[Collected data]
+ + + + +
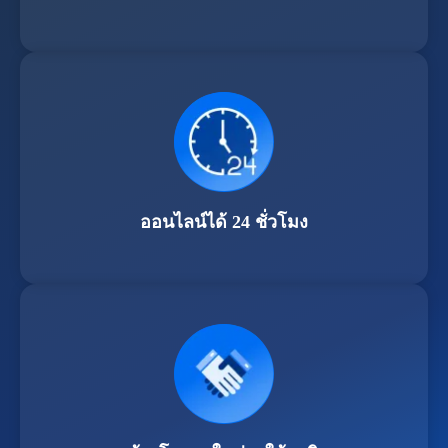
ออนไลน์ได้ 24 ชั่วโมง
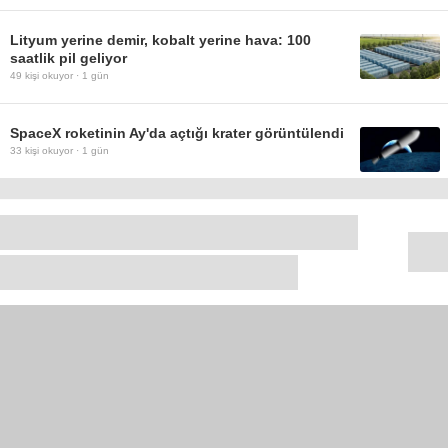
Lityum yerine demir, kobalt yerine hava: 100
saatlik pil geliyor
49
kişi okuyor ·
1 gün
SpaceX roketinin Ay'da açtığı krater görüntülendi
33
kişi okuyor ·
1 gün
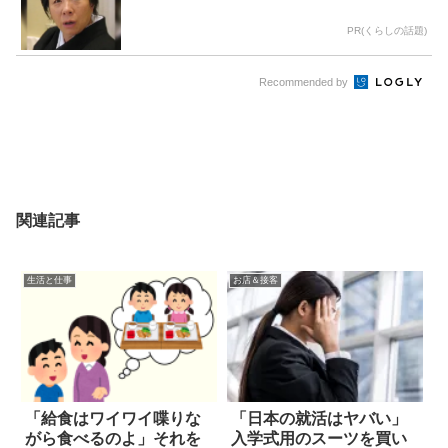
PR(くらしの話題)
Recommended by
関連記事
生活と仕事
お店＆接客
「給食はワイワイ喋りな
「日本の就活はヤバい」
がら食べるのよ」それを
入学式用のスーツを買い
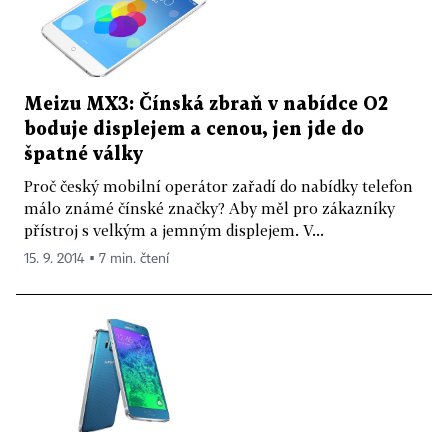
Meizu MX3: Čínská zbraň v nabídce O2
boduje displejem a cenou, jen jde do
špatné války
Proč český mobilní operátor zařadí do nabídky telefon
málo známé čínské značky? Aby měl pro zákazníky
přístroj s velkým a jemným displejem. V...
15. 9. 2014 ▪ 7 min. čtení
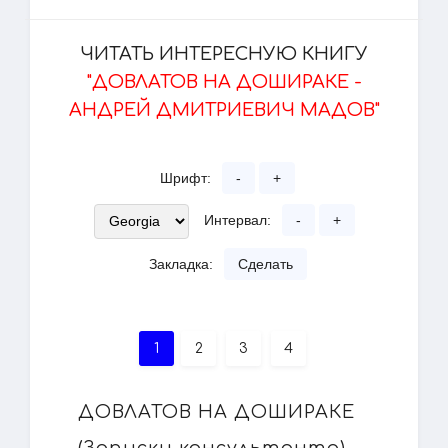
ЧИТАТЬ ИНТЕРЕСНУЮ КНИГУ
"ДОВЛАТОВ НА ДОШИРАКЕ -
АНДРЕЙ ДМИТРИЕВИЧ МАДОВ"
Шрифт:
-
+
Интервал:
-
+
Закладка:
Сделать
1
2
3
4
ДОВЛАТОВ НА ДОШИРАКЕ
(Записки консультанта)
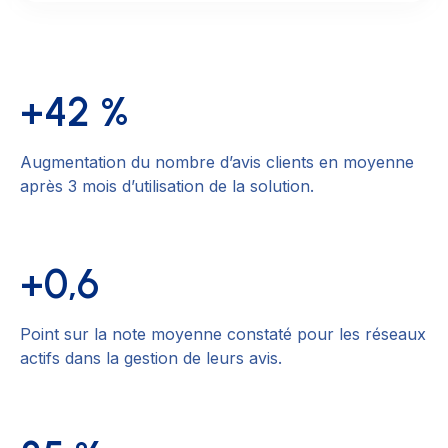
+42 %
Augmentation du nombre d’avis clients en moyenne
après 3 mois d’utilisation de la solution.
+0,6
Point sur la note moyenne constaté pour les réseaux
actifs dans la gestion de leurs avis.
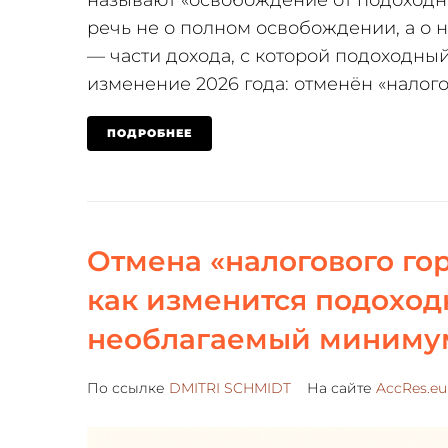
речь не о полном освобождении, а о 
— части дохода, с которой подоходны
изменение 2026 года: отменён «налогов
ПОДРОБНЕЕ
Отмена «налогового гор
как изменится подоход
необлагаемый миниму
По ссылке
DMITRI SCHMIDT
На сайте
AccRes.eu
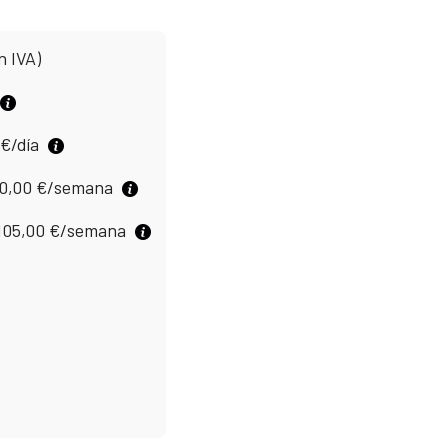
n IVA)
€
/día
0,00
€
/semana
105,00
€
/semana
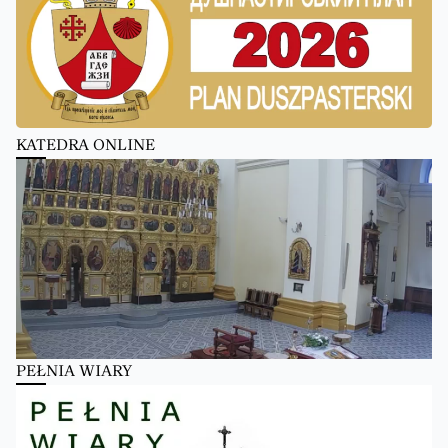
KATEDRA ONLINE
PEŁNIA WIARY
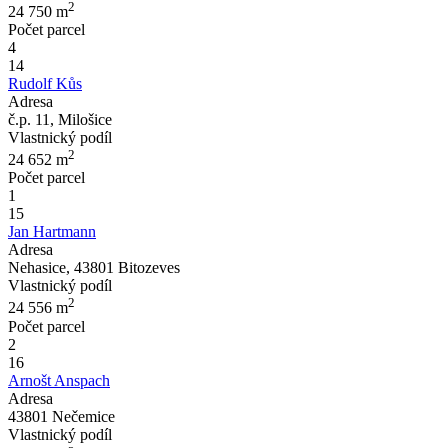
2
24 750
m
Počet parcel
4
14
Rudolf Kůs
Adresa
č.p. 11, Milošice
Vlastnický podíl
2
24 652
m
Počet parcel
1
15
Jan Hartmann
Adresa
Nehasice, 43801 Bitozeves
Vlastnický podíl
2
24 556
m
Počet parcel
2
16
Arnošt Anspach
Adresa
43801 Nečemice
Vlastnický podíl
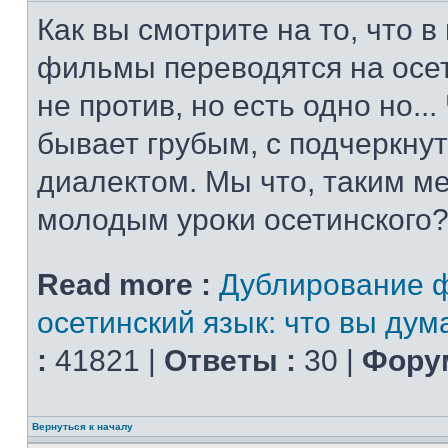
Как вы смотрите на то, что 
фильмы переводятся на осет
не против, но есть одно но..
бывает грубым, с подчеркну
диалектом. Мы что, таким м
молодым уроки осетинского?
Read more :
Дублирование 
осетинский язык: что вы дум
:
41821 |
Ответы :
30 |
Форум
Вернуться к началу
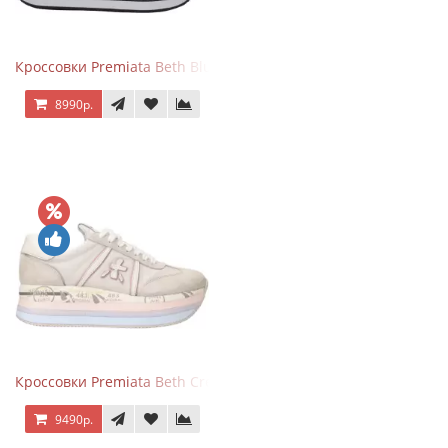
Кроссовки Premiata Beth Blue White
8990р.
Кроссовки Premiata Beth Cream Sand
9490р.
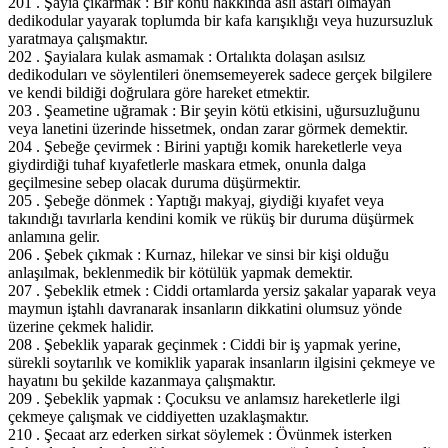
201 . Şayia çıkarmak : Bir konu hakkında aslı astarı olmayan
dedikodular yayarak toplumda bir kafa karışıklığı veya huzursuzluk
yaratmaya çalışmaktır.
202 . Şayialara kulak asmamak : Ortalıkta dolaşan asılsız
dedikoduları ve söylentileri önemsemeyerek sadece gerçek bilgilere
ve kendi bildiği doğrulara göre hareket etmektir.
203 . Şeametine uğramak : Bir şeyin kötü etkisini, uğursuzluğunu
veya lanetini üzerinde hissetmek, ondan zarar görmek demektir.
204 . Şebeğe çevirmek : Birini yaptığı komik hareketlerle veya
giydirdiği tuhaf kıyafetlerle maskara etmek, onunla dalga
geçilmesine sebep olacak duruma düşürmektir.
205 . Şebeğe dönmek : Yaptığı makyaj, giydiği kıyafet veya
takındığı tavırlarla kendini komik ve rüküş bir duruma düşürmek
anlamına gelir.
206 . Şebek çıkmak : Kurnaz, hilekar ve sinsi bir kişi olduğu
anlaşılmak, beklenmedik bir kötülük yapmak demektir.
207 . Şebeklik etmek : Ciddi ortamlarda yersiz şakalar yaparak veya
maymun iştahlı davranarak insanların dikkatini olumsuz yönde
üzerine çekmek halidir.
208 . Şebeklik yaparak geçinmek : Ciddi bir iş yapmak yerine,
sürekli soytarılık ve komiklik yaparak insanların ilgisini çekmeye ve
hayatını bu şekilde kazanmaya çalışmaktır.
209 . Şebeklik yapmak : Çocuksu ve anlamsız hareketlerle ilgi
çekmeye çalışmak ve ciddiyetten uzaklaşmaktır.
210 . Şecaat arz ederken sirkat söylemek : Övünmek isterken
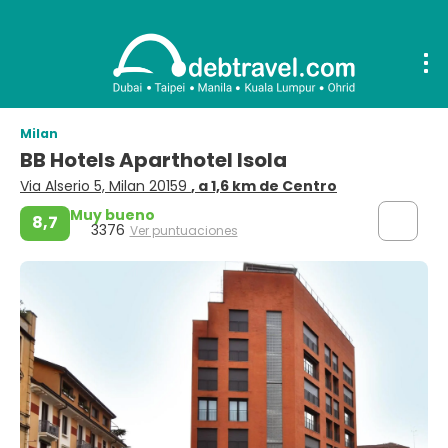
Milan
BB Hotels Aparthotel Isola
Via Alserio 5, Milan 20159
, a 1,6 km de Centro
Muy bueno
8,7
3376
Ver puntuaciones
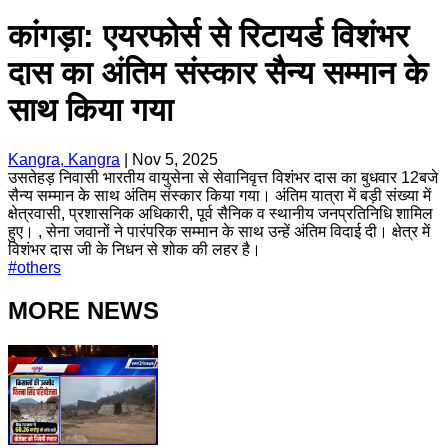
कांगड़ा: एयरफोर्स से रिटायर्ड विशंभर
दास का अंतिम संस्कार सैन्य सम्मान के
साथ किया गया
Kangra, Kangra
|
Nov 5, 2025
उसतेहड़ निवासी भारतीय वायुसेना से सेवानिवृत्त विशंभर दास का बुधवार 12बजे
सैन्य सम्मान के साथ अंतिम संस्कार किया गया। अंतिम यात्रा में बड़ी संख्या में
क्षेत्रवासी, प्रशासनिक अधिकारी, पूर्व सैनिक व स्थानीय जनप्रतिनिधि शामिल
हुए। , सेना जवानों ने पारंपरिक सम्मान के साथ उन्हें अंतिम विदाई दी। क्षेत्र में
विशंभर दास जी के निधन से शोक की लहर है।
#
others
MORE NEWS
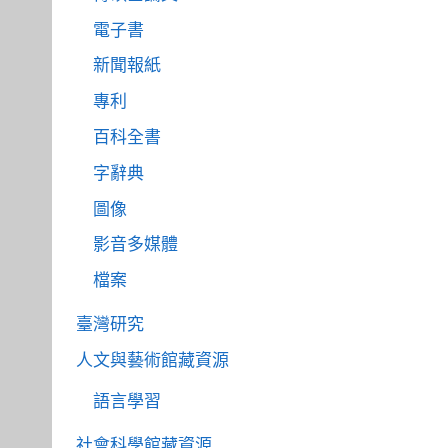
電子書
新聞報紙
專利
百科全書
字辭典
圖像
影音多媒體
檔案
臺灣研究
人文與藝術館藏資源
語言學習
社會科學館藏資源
+ + + + +
Once the line holding "veya lanetini üzerinde" is found, copy it and each later line exactly through the end of the data, leaving out the pictures.

__SOLUTION__.
veya lanetini üzerinde hissetmek, ondan zarar görmek demektir.
204 . Şebeğe çevirmek : Birini yaptığı komik hareketlerle veya
giydirdiği tuhaf kıyafetlerle maskara etmek, onunla dalga
geçilmesine sebep olacak duruma düşürmektir.
205 . Şebeğe dönmek : Yaptığı makyaj, giydiği kıyafet veya
takındığı tavırlarla kendini komik ve rüküş bir duruma düşürmek
anlamına gelir.
206 . Şebek çıkmak : Kurnaz, hilekar ve sinsi bir kişi olduğu
anlaşılmak, beklenmedik bir kötülük yapmak demektir.
207 . Şebeklik etmek : Ciddi ortamlarda yersiz şakalar yaparak veya
maymun iştahlı davranarak insanların dikkatini olumsuz yönde
üzerine çekmek halidir.
208 . Şebeklik yaparak geçinmek : Ciddi bir iş yapmak yerine,
sürekli soytarılık ve komiklik yaparak insanların ilgisini çekmeye ve
hayatını bu şekilde kazanmaya çalışmaktır.
209 . Şebeklik yapmak : Çocuksu ve anlamsız hareketlerle ilgi
çekmeye çalışmak ve ciddiyetten uzaklaşmaktır.
210 . Şecaat arz ederken sirkat söylemek : Övünmek isterken
Milan
BB Hotels Aparthotel Isola
Via Alserio 5, Milan 20159
, a 1,6 km de Centro
Muy bueno
8,7
3376
Ver puntuaciones
कांगड़ा: एयरफोर्स से रिटायर्ड विशंभर
दास का अंतिम संस्कार सैन्य सम्मान के
साथ किया गया
Kangra, Kangra
|
Nov 5, 2025
उसतेहड़ निवासी भारतीय वायुसेना से सेवानिवृत्त विशंभर दास का बुधवार 12बजे
सैन्य सम्मान के साथ अंतिम संस्कार किया गया। अंतिम यात्रा में बड़ी संख्या में
क्षेत्रवासी, प्रशासनिक अधिकारी, पूर्व सैनिक व स्थानीय जनप्रतिनिधि शामिल
हुए। , सेना जवानों ने पारंपरिक सम्मान के साथ उन्हें अंतिम विदाई दी। क्षेत्र में
विशंभर दास जी के निधन से शोक की लहर है।
#
others
MORE NEWS
電子書
新聞報紙
專利
百科全書
字辭典
圖像
影音多媒體
檔案
臺灣研究
人文與藝術館藏資源
語言學習
社會科學館藏資源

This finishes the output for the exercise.